How to fix the benchmark
I usually prefer keeping the benchmarked function in a separate translation unit in order to guarantee that the compiler cannot take advantage of the code setting up the benchmark, but that does not work in quick-bench. One way to get a similar effect is to mark the function as
noinline
, but that only solves part of the problem – compilers do various interprocedural optimizations, and for GCC you should specify at least noclone
too. Other compilers may need to be restricted in different ways.
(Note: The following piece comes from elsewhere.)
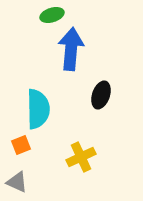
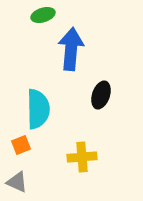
green ellipse: moved 9 px left
yellow cross: moved 1 px right; rotated 20 degrees clockwise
It may also be possible to hide information from the compiler by using
volatile
or functionality from the benchmarking framework (such as benchmark::DoNotOptimize
and benchmark::ClobberMemory
), but this may also introduce unintended behavior. For example, these workarounds make the code look “unusual” to the compiler, which may make various heuristics make different optimization decisions compare to normal usage.
In general, you need to spend some time analyzing the benchmark in order to determine what the result means (for example, are we measuring the difference in how fast different methods can transform a string, or are we only measuring the difference for the string “UPPER TEXT”?), or as Fabian Giesen says in “A whirlwind introduction to dataflow graphs”
With microbenchmarks, like a trial lawyer during cross-examination, you should never ask a question you don’t know the answer to (or at least have a pretty good idea of what it is). Real-world systems are generally too complex and intertwined to understand from surface measurements alone. If you have no idea how a system works at all, you don’t know what the right questions are, nor how to ask them, and any answers you get will be opaque at best, if not outright garbage. Microbenchmarks are a useful tool to confirm that an existing model is a good approximation to reality, but not very helpful in building these models to begin with.
1. The libstdc++ headers use a normal function call for
tolower
instead of using the inlined version from ctype.h
. You can see the optimization from this blog post using libstdc++ too by including ctype.h
before any C++ header (but this is not possible in quick-bench, as it adds its own headers before the user code).